Sie hat in der mündlichen Verhandlung einen neugefaßten Patentanspruch 1 überreicht. Dieser lautet (ohne die Bezugszeichen):
"Verfahren zum Einspannen eines Werkstücks in einer CNC-Drehmaschine bei der das Werkstück am einen Ende in der Hauptspindel und am anderen Ende in einem mittels Elektromotor axial verfahrbaren Reitstock jeweils in einer Spanneinrichtung einspannbar ist, wobei sowohl die axiale Position des werkstückseitigen Endes der Reitstock-Spanneinrichtung, als auch die vom Elektromotor erzeugte, auf das Werkstück ausgeübte Axialkraft in einer Steuerung überwacht und mit einem Sollwert verglichen wird, dadurch gekennzeichnet, daß beim Halten des Werkstücks der Steuerung ein Positionsgrenzwert für die Reitstock-Spanneinrichtung vorgegeben wird, bei welchem deren werkstückseitiges Ende innerhalb des Werkstückes liegt, daß das der Axialkraft entsprechende Drehmoment des Elektromotors ständig überwacht und die dem Sollwert entsprechende Axialkraft während weiterer Einwirkung auf das Werkstück als Haltekraft unter Bewegungsregelung begrenzt wird und die Haltekraft während der Bearbeitung in Übereinstimmung mit Bearbeitungsparametern eingestellt wird."

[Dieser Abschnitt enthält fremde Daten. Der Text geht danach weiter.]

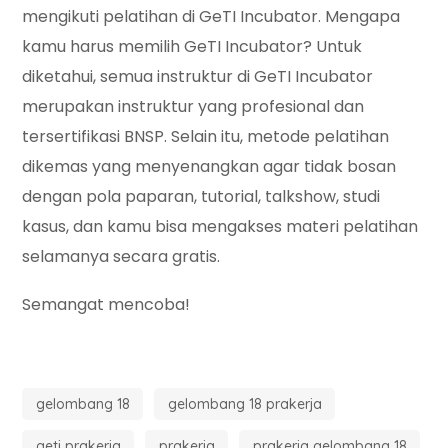
mengikuti pelatihan di GeTI Incubator. Mengapa
kamu harus memilih GeTI Incubator? Untuk
diketahui, semua instruktur di GeTI Incubator
merupakan instruktur yang profesional dan
tersertifikasi BNSP. Selain itu, metode pelatihan
dikemas yang menyenangkan agar tidak bosan
dengan pola paparan, tutorial, talkshow, studi
kasus, dan kamu bisa mengakses materi pelatihan
selamanya secara gratis.
Semangat mencoba!
gelombang 18
gelombang 18 prakerja
geti prakerja
prakerja
prakerja gelombang 18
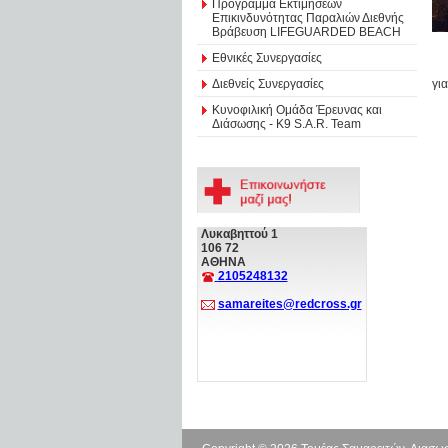
Πρόγραμμα Εκτιμήσεων
Επικινδυνότητας Παραλιών Διεθνής
Βράβευση LIFEGUARDED BEACH
Εθνικές Συνεργασίες
Διεθνείς Συνεργασίες
γι
Κυνοφιλική Ομάδα Έρευνας και
Διάσωσης - Κ9 S.A.R. Team
Λυκαβηττού 1
106 72
ΑΘΗΝΑ
2105248132
samareites@redcross.gr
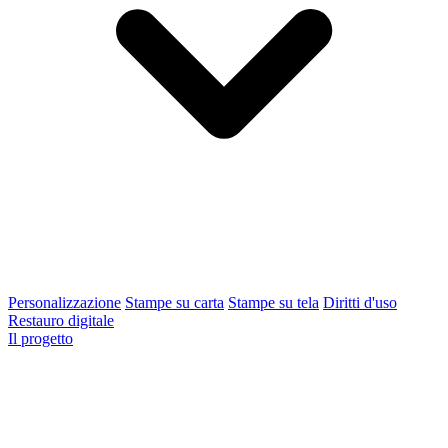
Personalizzazione
Stampe su carta
Stampe su tela
Diritti d'uso
Restauro digitale
Il progetto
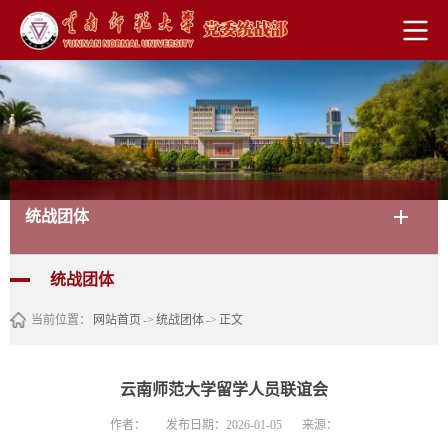
统战团体
统战团体
当前位置：
网站首页
->
统战团体
->
正文
云南师范大学留学人员联谊会
作者：
发布日期：2026-01-05
来源：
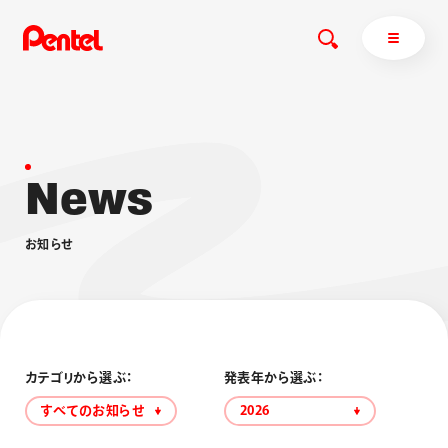
N
e
w
s
商品を探す
商品を探すトップ
お
知
ら
せ
ボールペン
ぺんてるについて
ペン
エナージェル
サインペン
オレンズ
マーカー
ぺんてるについてトップ
シャープペン
メッセージ
カテゴリから選ぶ：
発表年から選ぶ：
消し具
採用情報
すべてのお知らせ
2026
ブラッシュ（筆）
運営会社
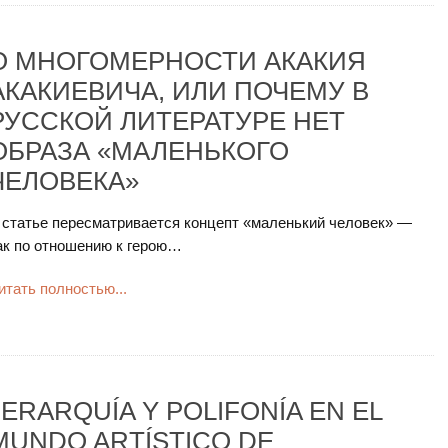
О МНОГОМЕРНОСТИ АКАКИЯ
АКАКИЕВИЧА, ИЛИ ПОЧЕМУ В
РУССКОЙ ЛИТЕРАТУРЕ НЕТ
ОБРАЗА «МАЛЕНЬКОГО
ЧЕЛОВЕКА»
 статье пересматривается концепт «маленький человек» —
ак по отношению к герою…
итать полностью...
JERARQUÍA Y POLIFONÍA EN EL
MUNDO ARTÍSTICO DE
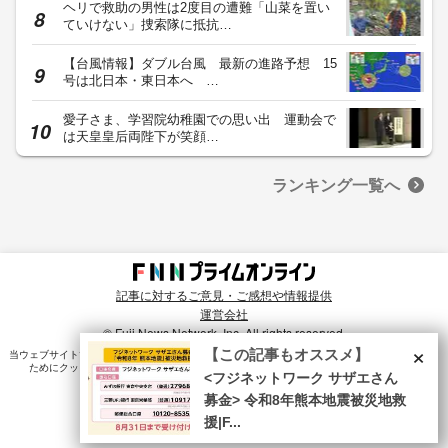
ヘリで救助の男性は2度目の遭難「山菜を置い
ていけない」捜索隊に抵抗…
【台風情報】ダブル台風 最新の進路予想 15
号は北日本・東日本へ …
愛子さま、学習院幼稚園での思い出 運動会で
は天皇皇后両陛下が笑顔…
ランキング一覧へ
記事に対するご意見・ご感想や情報提供
運営会社
© Fuji News Network, Inc. All rights reserved.
×
【この記事もオススメ】
当ウェブサイトでは、ユーザのニーズ・興味・関⼼に合致したコンテンツや広告配信を提供する
ためにクッキーを使⽤しています。詳細は、
プライバシーポリシー
をご確認ください。
<フジネットワーク サザエさん
募金> 令和8年熊本地震被災地救
援|F...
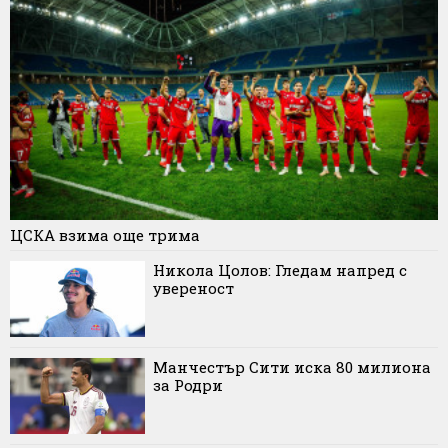
ЦСКА взима още трима
Никола Цолов: Гледам напред с
увереност
Манчестър Сити иска 80 милиона
за Родри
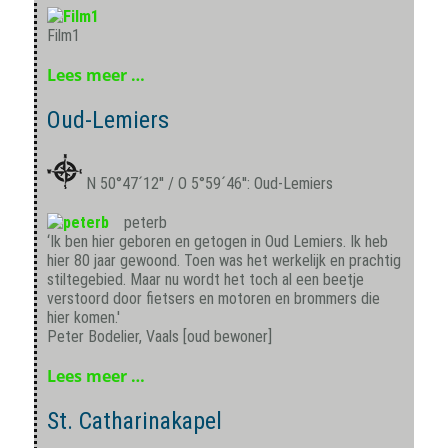
Film1
Lees meer …
Oud-Lemiers
N 50°47´12'' / O 5°59´46'': Oud-Lemiers
peterb
‘Ik ben hier geboren en getogen in Oud Lemiers. Ik heb
hier 80 jaar gewoond. Toen was het werkelijk en prachtig
stiltegebied. Maar nu wordt het toch al een beetje
verstoord door fietsers en motoren en brommers die
hier komen.'
Peter Bodelier, Vaals [oud bewoner]
Lees meer …
St. Catharinakapel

Die Patentinhaberin vertritt die Auffassung, mit diesem neugefaßten Patentanspruch sei das Streitpatent in zulässiger Weise beschränkt. Der Gegenstand des Anspruchs 1 unterscheide sich in erfinderischer Weise von dem der genannten deutschen Offenlegungsschrift wie auch von dem der japanischen Patent-Offenlegungsschrift 3-170 202, die im Beschwerdeverfahren eingereicht worden ist.
Die Patentinhaberin beantragt, den Beschluß der Patentabteilung 14 des Patentamts vom 18. November 1999 aufzuheben und das Patent 42 08701 mit folgenden Unterlagen aufrechtzuerhalten:
Patentanspruch 1, überreicht in der mündlichen Verhandlung, Patentansprüche 2 bis 6 gemäß Patentschrift, Beschreibung wie Patentschrift mit der Maßgabe, daß in Spalte 1 nach Zeile 67 der am 10. September 2001 eingegangene Abschnitt eingefügt wird, 1 Blatt Zeichnung wie Patentschrift.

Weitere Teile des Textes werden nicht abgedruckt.